Adds flame to a huge week
Lined shoulder-to-shoulder dripping with sweat, the beat dropped, and the energy rose as the stage lights beamed across the field as students swarmed the stage to get a glimpse at Waka Flocka Flame.
Student Engagement and Campus Life, alongside the Screaming Javelina Crew, hosted its homecoming concert on Oct. 17 headlined by the famous rapper.
Flocka said he enjoys the energy of a college concert.
“What I love most about colleges is the energy, like college kids they still got the love for life, and I like that y’all got the love to want to be better.
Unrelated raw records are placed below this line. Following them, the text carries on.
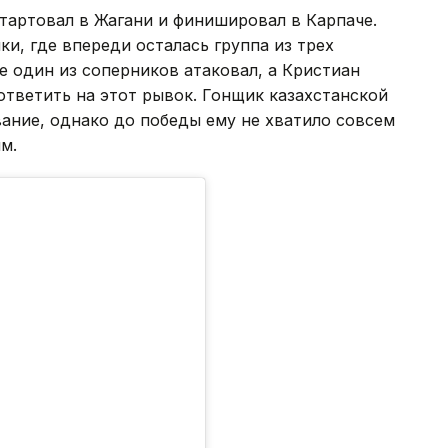
тартовал в Жагани и финишировал в Карпаче.
и, где впереди осталась группа из трех
 один из соперников атаковал, а Кристиан
ответить на этот рывок. Гонщик казахстанской
ание, однако до победы ему не хватило совсем
м.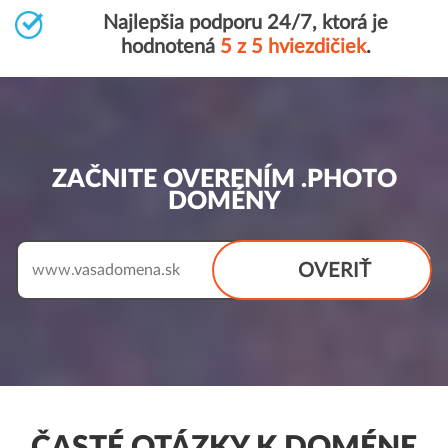
Najlepšia podporu 24/7, ktorá je
hodnotená
5 z 5 hviezdičiek
.
ZAČNITE OVERENÍM .PHOTO
DOMÉNY
OVERIŤ
www.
I just wanted to show college kids that no matter how rich or famous somebody is they could still be humble,” Flocka said.
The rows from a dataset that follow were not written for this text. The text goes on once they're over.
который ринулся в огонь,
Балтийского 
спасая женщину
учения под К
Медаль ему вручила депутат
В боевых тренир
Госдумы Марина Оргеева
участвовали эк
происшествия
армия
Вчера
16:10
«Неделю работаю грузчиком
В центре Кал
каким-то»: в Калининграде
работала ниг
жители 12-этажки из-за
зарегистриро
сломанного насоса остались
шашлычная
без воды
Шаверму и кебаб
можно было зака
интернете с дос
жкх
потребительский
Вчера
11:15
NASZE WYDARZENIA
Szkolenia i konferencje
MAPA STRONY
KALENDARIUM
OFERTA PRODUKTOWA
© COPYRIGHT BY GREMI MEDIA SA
With the barricades nearly collapsing and people chanting for Flocka, he performed some of his most streamed songs ever, as he ended the concert with “Hard in Da Paint” and “No Hands.”
“Hard in Da Paint put confidence in me as an artist. It was that record that was the ‘F-you’ record. I made it for Lebron James. It came from a mixtape I did call ‘Lebron Flocka James 2.’ I did it because I felt how Lebron felt when he entered the league; he was just that good,” Flocka said.
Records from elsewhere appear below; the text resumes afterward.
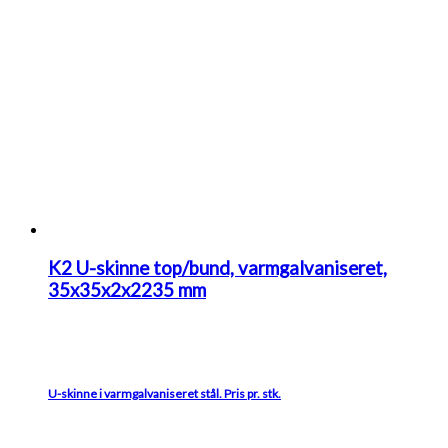
K2 U-skinne top/bund, varmgalvaniseret,
35x35x2x2235 mm
U-skinne i varmgalvaniseret stål. Pris pr. stk.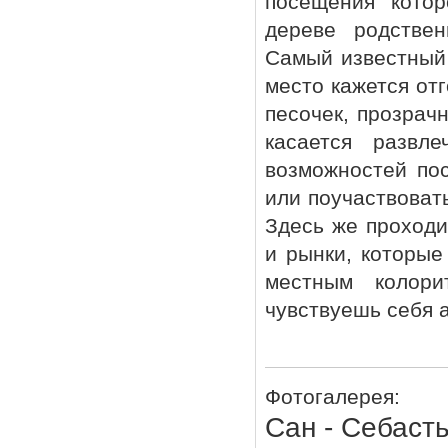
посещения котор
дереве родстве
Самый известный 
место кажется от
песочек, прозрач
касается развле
возможностей по
или поучаствовать
Здесь же проходи
и рынки, которые
местным колор
чувствуешь себя 
Фотогалерея:
Сан - Себаст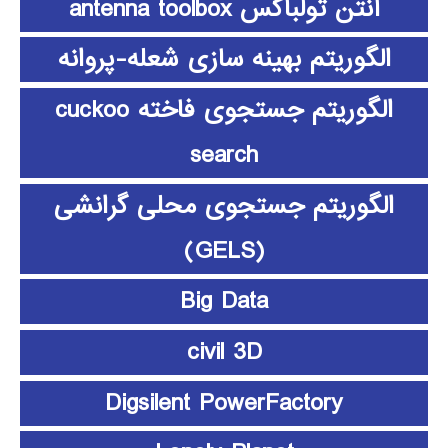
آنتن تولباکس antenna toolbox
الگوریتم بهینه سازی شعله-پروانه
الگوریتم جستجوی فاخته cuckoo
search
الگوریتم جستجوی محلی گرانشی
(GELS)
Big Data
civil 3D
Digsilent PowerFactory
Huge events on campus such as the homecoming concert don’t happen on their own, long hours of planning and preparing are what allow the show to go on.
“Screaming Javelina – we have an E board and our team is a student-led team so we’re all students here at TAMUK and we’re very involved in student engagement with our advisers. So, we make sure there is live music and exposure for our students and great opportunities like this one. So, if it wasn’t for us as a team none of this would have happened,” Screaming Javelina Vice President of Music Relations Ramiro Vera said
Organizers said they are happy to provide a concert experience for students.
“I think concerts like this are extremely important. We’ve heard a lot of students say kind of in passing that this is their first concert they’ve been to, or how they had such a great time and they’d remember it forever. Ludacris came to our campus 10 years ago and people are still talking about it, so I think that concerts like this are super important to the student body’s experience,” Campus Activities Coordinator Kelsey Dahlbeck said.